The recovery in the stock price reflects growing optimism in the core tech franchise, though some of the selling was sparked by the recent pullback across equities. With markets more optimistic or paying a higher premium for tech companies in general, Apple has been able to recover. Though, the fundamentals of the tech franchise have to reflect some improvement in the next couple quarters to make the recent stock price gains more sustainable.
This shifts the focus back to China, where in its Q1’19 earnings call, Luca Maestri (CFO) blamed the weakness in Greater China for its recent earnings woes:
On a geographic basis, most of the decline from last year came from Greater China and other emerging markets with difficult macro and foreign exchange conditions affected our results. We also believe that the reduction of carrier subsidies and our battery replacement program had an impact in a number of countries around the world. And as Tim mentioned we had a lower number of upgrades than we had anticipated at the beginning of the quarter.
The 6% reduction in pricing in China could drive demand, as it’s the first time we’ve seen pricing come down for its various consumer electronic categories over at Apple. Though, the extent to which it might impact demand is a bit subjective, generally speaking, pricing sensitivity should translate to some unit demand growth in the Chinese segment, which we should hear more about when the company reports sales or earnings as we progress throughout the fiscal year. The consumer electronic category has a price sensitivity ratio of around 2.0 to 3.0, so a 6% drop could translate to 12% to 18% growth in units from just the pricing reduction alone.
Though, this alone might not drive a meaningful change long-term, the near-term headwinds from a more mature installed base of iPhone users, and a delayed transition from older iPhone variants has a lot to do with the controversy of the updated iPhone line-up, which is priced significantly higher than prior-generation models, and with removed features (like the lack of a home button) and the removal of the headphone jack, as well.

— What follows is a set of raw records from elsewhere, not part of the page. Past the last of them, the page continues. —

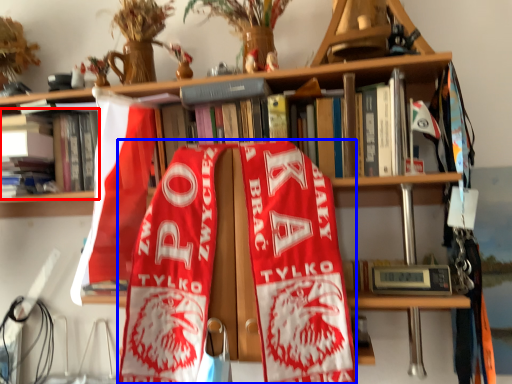 Question: Among these objects, which one is nearest to the camera, book (highlighted by a red box) or beach towel (highlighted by a blue box)?

Choices:
 (A) book
 (B) beach towel

Answer: (B) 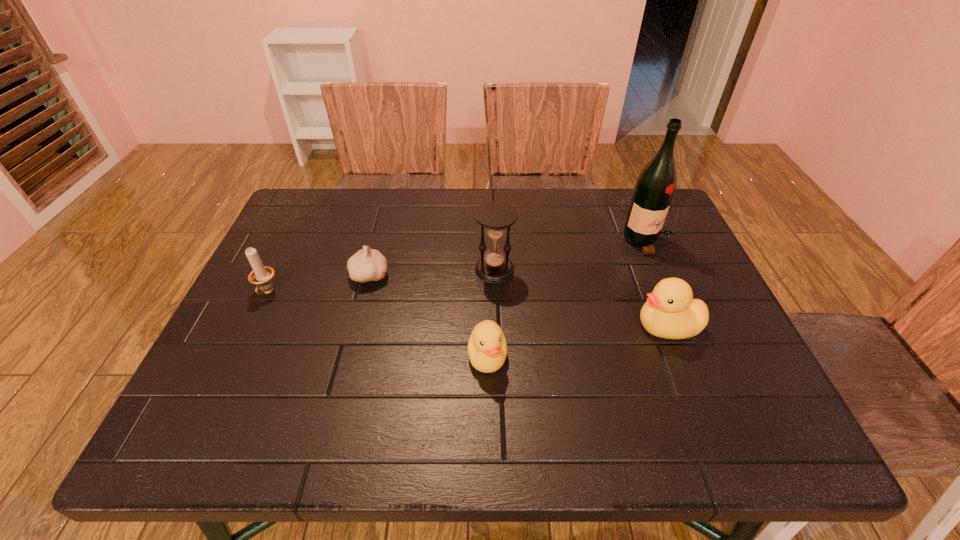 Observe the arrangement of all ducks in the image. To keep them evenly spaced, where would you place another duck on the left? Please locate a free space. Please provide its 2D coordinates. Your answer should be formatted as a tuple, i.e. [(x, y)], where the tuple contains the x and y coordinates of a point satisfying the conditions above.

[(284, 390)] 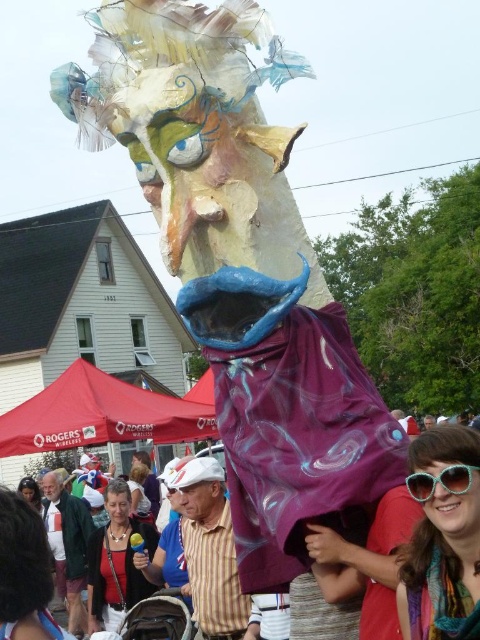 You are a photographer trying to capture both the metallic silver umbrella at center and the sunglasses at lower right in a single frame. Based on their positions, which object should you focus on first to ensure both are in the shot?

The metallic silver umbrella at center is below sunglasses at lower right, so you should focus on the sunglasses at lower right first to ensure both are in the frame.

You are standing in the middle of the parade route and see two points marked in the scene. Which point, point (420, 524) or point (416, 493), is closer to you?

Point (420, 524) is closer to you because it is further to the viewer than point (416, 493).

Despite these changes, Apple diehards have upgraded in the prior-years, and in turn contributed to Apple’s shipment figures, though there are lingering concerns that the smartphone category has matured to a point where the industry feels and looks a lot like the desktop and notebook computing market where shipment growth has remained stable, or grows by single-digit percentage points.

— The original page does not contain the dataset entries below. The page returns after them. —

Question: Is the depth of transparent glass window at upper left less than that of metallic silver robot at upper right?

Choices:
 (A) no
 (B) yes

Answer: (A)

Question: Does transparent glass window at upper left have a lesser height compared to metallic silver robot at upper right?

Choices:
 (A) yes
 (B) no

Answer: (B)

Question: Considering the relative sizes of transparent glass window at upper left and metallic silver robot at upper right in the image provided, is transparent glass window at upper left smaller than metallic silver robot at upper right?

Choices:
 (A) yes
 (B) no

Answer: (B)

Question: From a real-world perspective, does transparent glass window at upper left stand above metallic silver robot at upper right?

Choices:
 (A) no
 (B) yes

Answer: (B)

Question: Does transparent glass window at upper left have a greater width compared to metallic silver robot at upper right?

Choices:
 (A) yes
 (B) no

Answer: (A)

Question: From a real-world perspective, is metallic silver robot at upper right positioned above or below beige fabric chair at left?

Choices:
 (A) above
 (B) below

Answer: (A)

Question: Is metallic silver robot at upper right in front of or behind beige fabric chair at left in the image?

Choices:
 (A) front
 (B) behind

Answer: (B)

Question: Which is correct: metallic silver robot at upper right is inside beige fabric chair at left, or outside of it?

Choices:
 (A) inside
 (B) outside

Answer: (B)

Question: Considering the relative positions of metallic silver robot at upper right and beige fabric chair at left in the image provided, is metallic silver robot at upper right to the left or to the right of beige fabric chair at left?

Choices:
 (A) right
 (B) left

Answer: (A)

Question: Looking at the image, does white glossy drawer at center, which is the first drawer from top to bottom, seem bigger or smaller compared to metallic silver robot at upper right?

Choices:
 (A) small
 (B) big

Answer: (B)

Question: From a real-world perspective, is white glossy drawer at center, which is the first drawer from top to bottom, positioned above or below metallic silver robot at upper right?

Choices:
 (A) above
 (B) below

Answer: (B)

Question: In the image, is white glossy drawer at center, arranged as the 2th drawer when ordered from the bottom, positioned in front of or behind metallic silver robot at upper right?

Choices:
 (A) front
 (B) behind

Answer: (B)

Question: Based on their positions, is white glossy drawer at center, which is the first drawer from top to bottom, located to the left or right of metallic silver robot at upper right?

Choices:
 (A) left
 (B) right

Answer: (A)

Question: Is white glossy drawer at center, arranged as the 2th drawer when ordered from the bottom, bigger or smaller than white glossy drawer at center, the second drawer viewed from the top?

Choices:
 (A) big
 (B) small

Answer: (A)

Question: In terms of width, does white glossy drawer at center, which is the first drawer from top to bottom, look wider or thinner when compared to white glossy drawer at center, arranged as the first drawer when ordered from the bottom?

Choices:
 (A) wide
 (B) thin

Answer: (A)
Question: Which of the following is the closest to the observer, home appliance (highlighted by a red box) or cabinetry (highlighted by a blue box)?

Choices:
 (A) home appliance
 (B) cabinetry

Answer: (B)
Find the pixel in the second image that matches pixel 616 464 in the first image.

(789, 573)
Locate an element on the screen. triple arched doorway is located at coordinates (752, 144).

Since Apple’s high-end iPhone X S variants price at $999 to $1,100, which is very similar to notebooks and desktops, there’s not room to demand more in the way of pricing. Apple’s recent efforts to bring down pricing in China could spark some much-needed shipment growth, though efforts to reduce pricing across all geographies should be explored.
iPhone revenue declined from $61 billion to $51 billion between Q1’19 versus Q1’18 (prior quarter figures). The drop-off was tied to China, so if pricing is a factor, we should see some recovery in Chinese demand in the next couple quarters. If not, Apple needs to explore price optimization yet gain, as the weakness in shipments has everything to do with the flagship line-up pricing relative to generations prior to the iPhone X line-up.
Perhaps the market can’t support higher-prices, so an effort to do the reverse by lowering prices could return shipment growth back to the iPhone business.
Disclosure: The author has no position in AAPL. The information contained herein is for informational purposes only.